The resignation of Mavuso Msimanga, and
potentially others that did not go public, given the warning of the ANC SG to
stalwarts, carries with it the reputational value that has been manufactured
and curated around him. He resigns from the positional advantages of Deputy
Chairperson of the MKVA and an influential member of the 101 Veterans of the
ANC. These organisations possess the largest concentration of in-ANC
person-days experience, which creates a critical bridge of in-ANC generations
that only written accounts can attempt to complete. While his resignation will
uproot him from the institutional edifice the ANC afforded him with power to
influence, the societal positions he occupies in the memory of society will
determine the new reach of his value to South Africa.
Basic political theory teaches that
individuals are components of interests. They are embodiments of the
diversities in society upon which politics are generally based. Their sovereign
character as individuals makes them not simply puppets of interests but can
operate as nodes of sponsored blocks of interests. With accumulated social,
political, and economic capital, they can quickly become the substrates of
interests and thus affect the course of politics by their opinions or
coalitions.
Individuals often favoured by history will
define, structure, or construct a political order with which they will answer
the questions 'who rules', 'who should rule', and 'how to be ruled'. Over time,
the political elites presiding over the political order, and based on the power
and resources they command, have been able to create arrangements with which
they would govern society, including themselves. This, they agreed, will be
called the government of, by, and for the people; otherwise, it will also be
called a democratic order. The political order establishes hierarchies inside a
class that rules and a democratic order establishes hierarchies inside a class
that governs in terms of defined mandates, also called the Constitution.

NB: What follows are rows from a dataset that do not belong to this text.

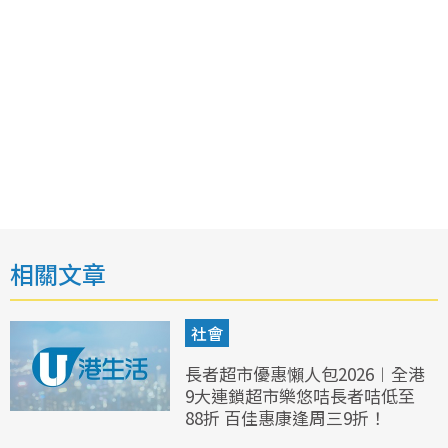
相關文章
社會
長者超市優惠懶人包2026︱全港
9大連鎖超市樂悠咭長者咭低至
88折 百佳惠康逢周三9折！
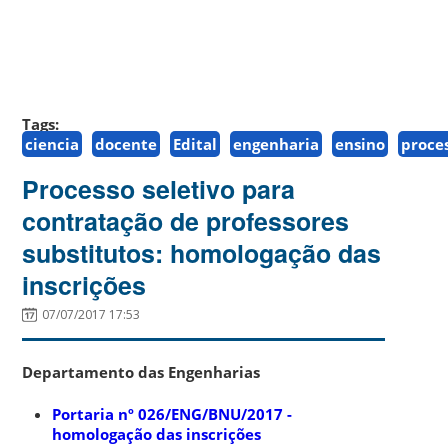
Tags:
ciencia
docente
Edital
engenharia
ensino
proce
Processo seletivo para
contratação de professores
substitutos: homologação das
inscrições
07/07/2017 17:53
Departamento das Engenharias
Portaria nº 026/ENG/BNU/2017 -
homologação das inscrições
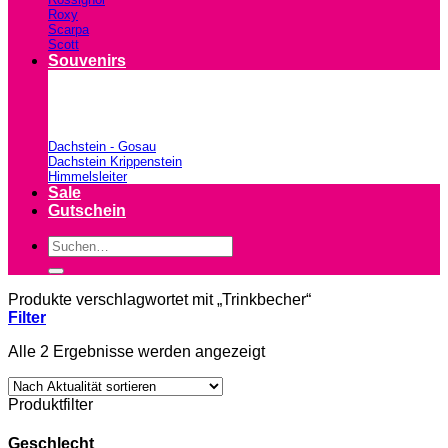
Roxy
Scarpa
Scott
Souvenirs
Dachstein - Gosau
Dachstein Krippenstein
Himmelsleiter
Sale
Gutschein
Suchen
nach:
Produkte verschlagwortet mit „Trinkbecher“
Filter
Nach
Alle 2 Ergebnisse werden angezeigt
Aktualität
sortiert
Produktfilter
Geschlecht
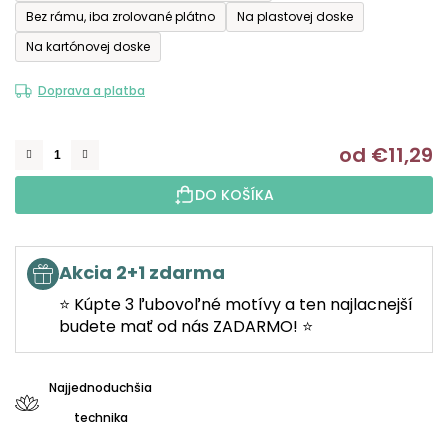
Bez rámu, iba zrolované plátno
Na plastovej doske
Na kartónovej doske
Doprava a platba
od
€11,29
J
DO KOŠÍKA
Akcia 2+1 zdarma
⭐ Kúpte 3 ľubovoľné motívy a ten najlacnejší
budete mať od nás ZADARMO! ⭐
Najjednoduchšia
technika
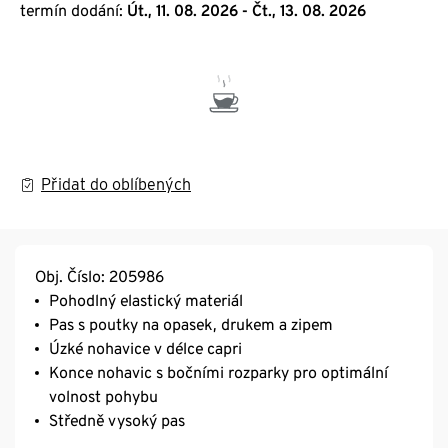
termín dodání:
Út., 11. 08. 2026 - Čt., 13. 08. 2026
Přidat do oblíbených
Obj. Číslo: 205986
Pohodlný elastický materiál
Pas s poutky na opasek, drukem a zipem
Úzké nohavice v délce capri
Konce nohavic s bočními rozparky pro optimální
volnost pohybu
Středně vysoký pas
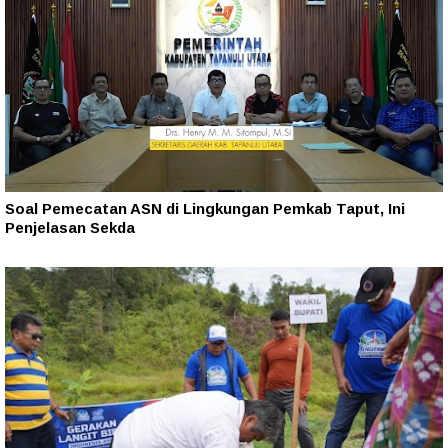
Soal Pemecatan ASN di Lingkungan Pemkab Taput, Ini
Penjelasan Sekda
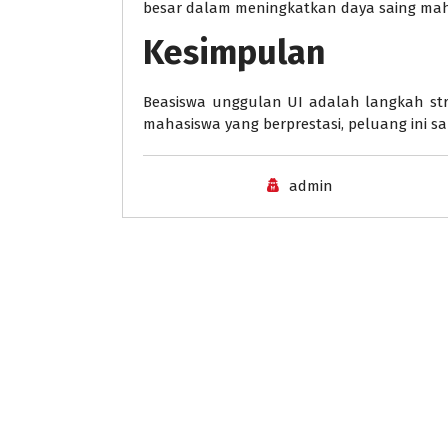
besar dalam meningkatkan daya saing mah
Kesimpulan
Beasiswa unggulan UI adalah langkah str
mahasiswa yang berprestasi, peluang ini s
admin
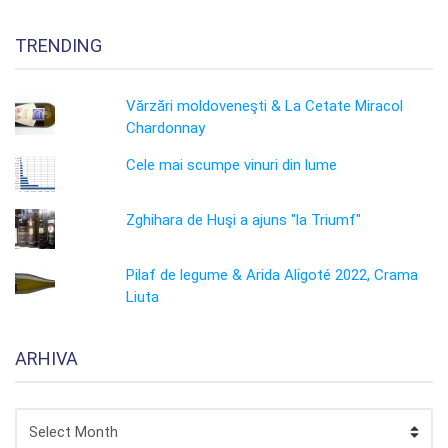
TRENDING
Vărzări moldoveneşti & La Cetate Miracol
Chardonnay
Cele mai scumpe vinuri din lume
Zghihara de Huşi a ajuns "la Triumf"
Pilaf de legume & Arida Aligoté 2022, Crama
Liuta
ARHIVA
ARHIVA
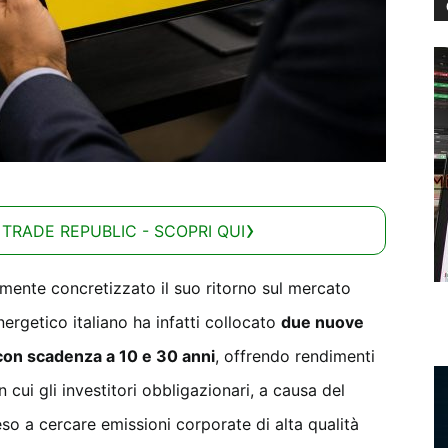
 TRADE REPUBLIC - SCOPRI QUI
mente concretizzato il suo ritorno sul mercato
nergetico italiano ha infatti collocato
due nuove
o con scadenza a 10 e 30 anni
, offrendo rendimenti
cui gli investitori obbligazionari, a causa del
reso a cercare emissioni corporate di alta qualità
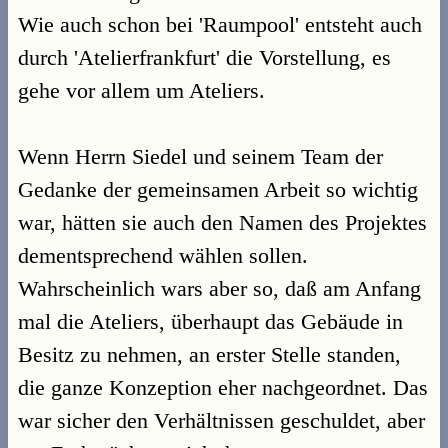
Wie auch schon bei 'Raumpool' entsteht auch
durch 'Atelierfrankfurt' die Vorstellung, es
gehe vor allem um Ateliers.
Wenn Herrn Siedel und seinem Team der
Gedanke der gemeinsamen Arbeit so wichtig
war, hätten sie auch den Namen des Projektes
dementsprechend wählen sollen.
Wahrscheinlich wars aber so, daß am Anfang
mal die Ateliers, überhaupt das Gebäude in
Besitz zu nehmen, an erster Stelle standen,
die ganze Konzeption eher nachgeordnet. Das
war sicher den Verhältnissen geschuldet, aber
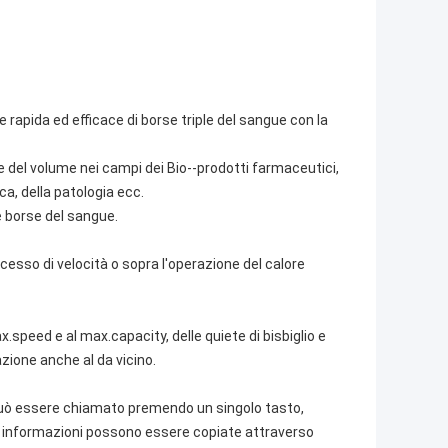
 rapida ed efficace di borse triple del sangue con la
 del volume nei campi dei Bio--prodotti farmaceutici,
ca, della patologia ecc.
e borse del sangue.
cesso di velocità o sopra l'operazione del calore
peed e al max.capacity, delle quiete di bisbiglio e
zione anche al da vicino.
può essere chiamato premendo un singolo tasto,
le informazioni possono essere copiate attraverso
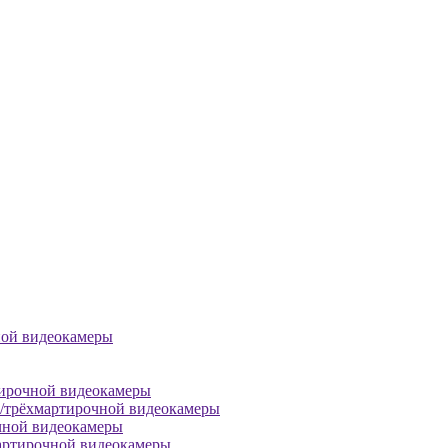
ной видеокамеры
тирочной видеокамеры
й/трёхмартирочной видеокамеры
чной видеокамеры
артирочной видеокамеры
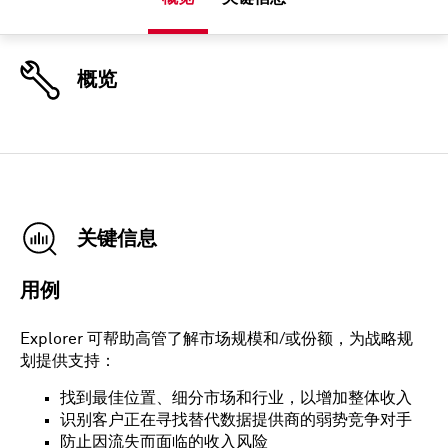
概览
关键信息
用例
Explorer 可帮助高管了解市场规模和/或份额，为战略规
划提供支持：
找到最佳位置、细分市场和行业，以增加整体收入
识别客户正在寻找替代数据提供商的弱势竞争对手
防止因流失而面临的收入风险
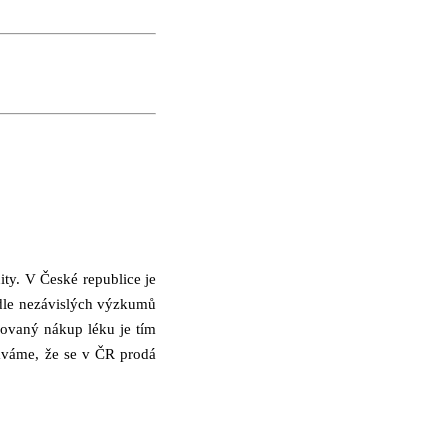
ty. V České republice je
odle nezávislých výzkumů
kovaný nákup léku je tím
káváme, že se v ČR prodá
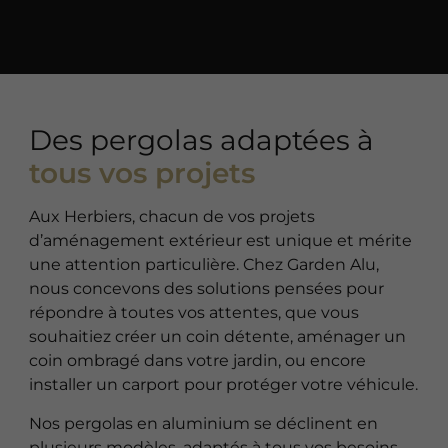
Des pergolas adaptées à
tous vos projets
Aux Herbiers, chacun de vos projets
d’aménagement extérieur est unique et mérite
une attention particulière. Chez Garden Alu,
nous concevons des solutions pensées pour
répondre à toutes vos attentes, que vous
souhaitiez créer un coin détente, aménager un
coin ombragé dans votre jardin, ou encore
installer un carport pour protéger votre véhicule.
Nos pergolas en aluminium se déclinent en
plusieurs modèles, adaptés à tous vos besoins.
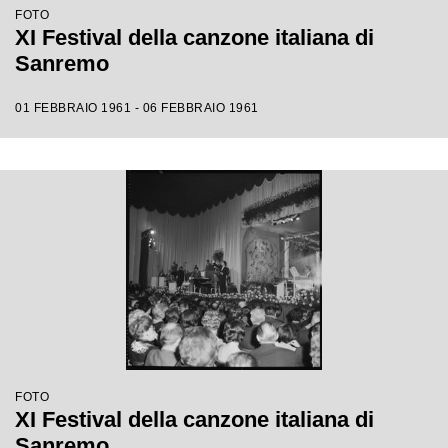
FOTO
XI Festival della canzone italiana di
Sanremo
01 FEBBRAIO 1961 - 06 FEBBRAIO 1961
FOTO
XI Festival della canzone italiana di
Sanremo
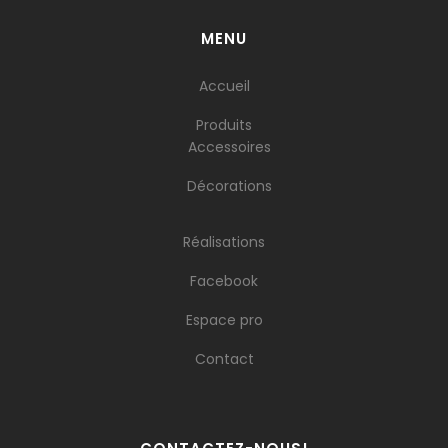
MENU
Accueil
Produits
Accessoires
Décorations
Réalisations
Facebook
Espace pro
Contact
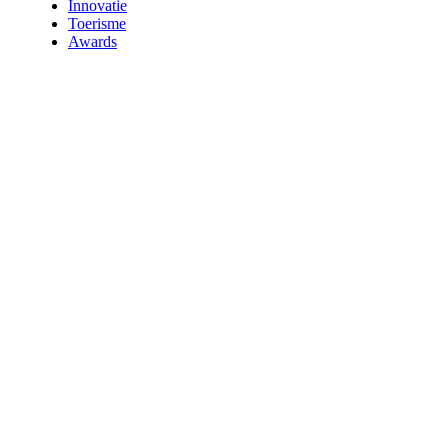
Innovatie
Toerisme
Awards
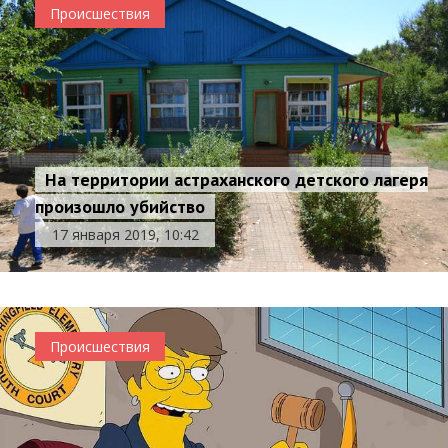
Происшествия
На территории астраханского детского лагеря
произошло убийство
17 января 2019, 10:42
Происшествия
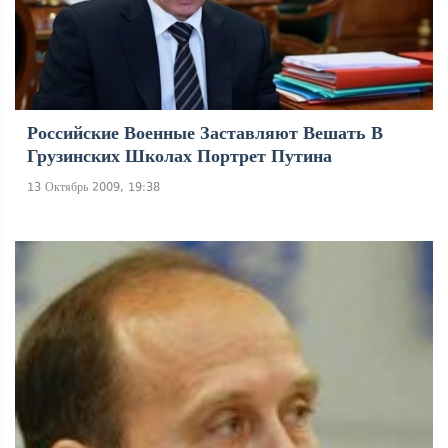
Российские Военные Заставляют Вешать В
Грузинских Школах Портрет Путина
13 Октябрь 2009, 19:38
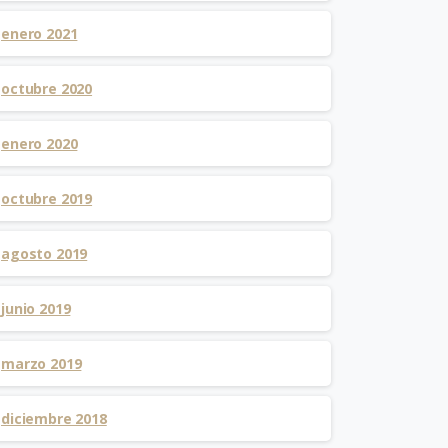
enero 2021
octubre 2020
enero 2020
octubre 2019
agosto 2019
junio 2019
marzo 2019
diciembre 2018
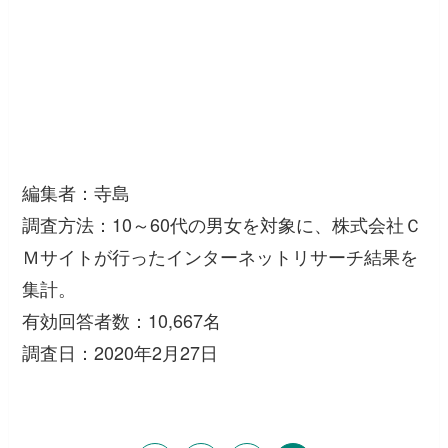
編集者：寺島
調査方法：10～60代の男女を対象に、株式会社Ｃ
Ｍサイトが行ったインターネットリサーチ結果を
集計。
有効回答者数：10,667名
調査日：2020年2月27日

These arrangements of hierarchies in
society establish axioms of power very few revolutions, if any, have been
able to deconstruct as templates of political elite building. Despite the
grandiose political rhetoric during revolutions or struggles, the unequal
distribution of political power stays constant; the resultant elites are
internally homogeneous after a revolution, if not unified and homogeneous. The
striking feature of post-liberation elites is their ability to be
self-perpetuating and exclusive, albeit essentially autonomous. This explains
why almost all political questions are settled according to the interests of
the political elite. Mavuso Msimanga was a component of such elites in South Africa.
It is only when there is a miscarriage in
the construct of a beneficiary political or otherwise elite that the ruling
establishment will fund a new revolution to restore the pecking order in
society. The pursuit of a position where the probability of influencing the
policies and activities of the state or the authoritative allocation of values
remains the single potent glue with which political elites are built. This
constitutes the main currency of higher-order politics or interests.
However, no interest is safe because
interests, if unmatched or unmanaged in a political order, are free to rise and
fall. This explains the maxim 'there are no permanent interests in a society
with diffused hierarchies'. If individuals become institutions and accumulate
capital beyond institutions that house them, they assume importance to politics
commensurate to the (perceived) power they embody.
In this context, the political or
otherwise capital of individuals like Mavuso in a society should be taken seriously. In
politics, it should be axiomatic that some people will have power more than
others, and often more than those who sit in positions which look like they
have the power. The South African Constitution vests authorities in the
legislature, the President, and the courts. It then diffuses the power to the
people as individuals or coalitions they are organised within. This creates
micro-coalitions with which the exercise of the various authorities can be
managed, controlled, and directed. At best, society can estimate the contours
of power distribution (political and economic) by relying on indirect evidence
from the depth of public participation.
In the parlance of Hlengani Mathebula, 'the resignation is a painful moment for the movement requiring honest reflection. He submits that Mavuso Msimanga is not a "Johnny come late into the movement but a highly decorated leader...entrusted with serious responsibilities."In Mathebula's comment, we read a call for the movement to understand the costs of losing cadres that are capsules required to cure the ongoing leadership degradation. In a period where the possibility of losing political power torments leaders more than focusing on the exigencies of providing leadership, the greatest barrier to sobriety of leadership is often not from outside but those that lead, and Mavuso might be pushed by 'breeds of methane' which smoke out the proverbial rats, even within the movement.
WA TWA!!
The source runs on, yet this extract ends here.